# Exercise requirements:
Your answer should be the lines below from the one with "o controlador crea" to the one with "en a prueba su vínculo.", both included, given again exactly and with nothing added.

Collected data
━━━━━━━━━━━━━━━━━━━━

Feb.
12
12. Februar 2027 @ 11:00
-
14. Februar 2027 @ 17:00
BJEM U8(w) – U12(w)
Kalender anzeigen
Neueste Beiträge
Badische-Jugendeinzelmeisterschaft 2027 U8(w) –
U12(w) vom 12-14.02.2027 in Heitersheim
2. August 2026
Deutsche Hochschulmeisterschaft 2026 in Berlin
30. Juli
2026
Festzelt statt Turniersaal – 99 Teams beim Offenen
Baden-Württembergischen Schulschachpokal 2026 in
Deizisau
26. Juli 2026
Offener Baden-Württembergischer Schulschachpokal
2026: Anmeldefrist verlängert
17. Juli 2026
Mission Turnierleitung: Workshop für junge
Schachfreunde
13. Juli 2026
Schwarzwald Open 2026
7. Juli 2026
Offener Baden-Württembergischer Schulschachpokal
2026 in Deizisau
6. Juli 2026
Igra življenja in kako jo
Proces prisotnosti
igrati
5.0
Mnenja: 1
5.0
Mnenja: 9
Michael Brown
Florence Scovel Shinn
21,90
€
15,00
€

━━━━━━━━━━━━━━━━━━━━

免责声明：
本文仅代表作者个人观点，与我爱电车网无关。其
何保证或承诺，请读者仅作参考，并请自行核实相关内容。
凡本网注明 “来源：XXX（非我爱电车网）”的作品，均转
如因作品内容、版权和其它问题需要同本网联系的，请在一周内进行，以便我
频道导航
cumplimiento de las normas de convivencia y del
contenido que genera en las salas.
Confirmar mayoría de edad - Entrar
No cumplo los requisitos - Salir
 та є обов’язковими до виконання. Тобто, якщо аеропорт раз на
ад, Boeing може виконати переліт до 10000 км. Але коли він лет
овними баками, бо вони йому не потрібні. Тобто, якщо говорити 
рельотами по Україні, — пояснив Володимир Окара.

━━━━━━━━━━━━━━━━━━━━

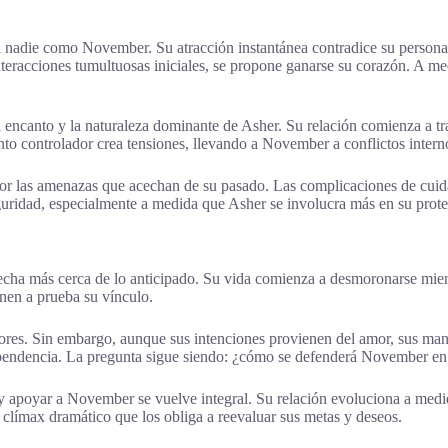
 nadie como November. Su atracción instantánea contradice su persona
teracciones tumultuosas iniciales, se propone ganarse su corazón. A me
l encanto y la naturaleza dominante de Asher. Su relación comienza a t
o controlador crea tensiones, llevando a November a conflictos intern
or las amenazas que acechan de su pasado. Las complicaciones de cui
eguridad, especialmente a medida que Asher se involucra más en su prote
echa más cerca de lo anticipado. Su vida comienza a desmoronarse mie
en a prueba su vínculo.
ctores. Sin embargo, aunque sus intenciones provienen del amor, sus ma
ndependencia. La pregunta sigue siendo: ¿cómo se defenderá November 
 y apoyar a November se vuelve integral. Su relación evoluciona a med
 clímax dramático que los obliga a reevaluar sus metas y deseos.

━━━━━━━━━━━━━━━━━━━━

# Expected answer:
o controlador crea tensiones, llevando a November a conflictos intern
or las amenazas que acechan de su pasado. Las complicaciones de cui
eguridad, especialmente a medida que Asher se involucra más en su prote
echa más cerca de lo anticipado. Su vida comienza a desmoronarse mie
en a prueba su vínculo.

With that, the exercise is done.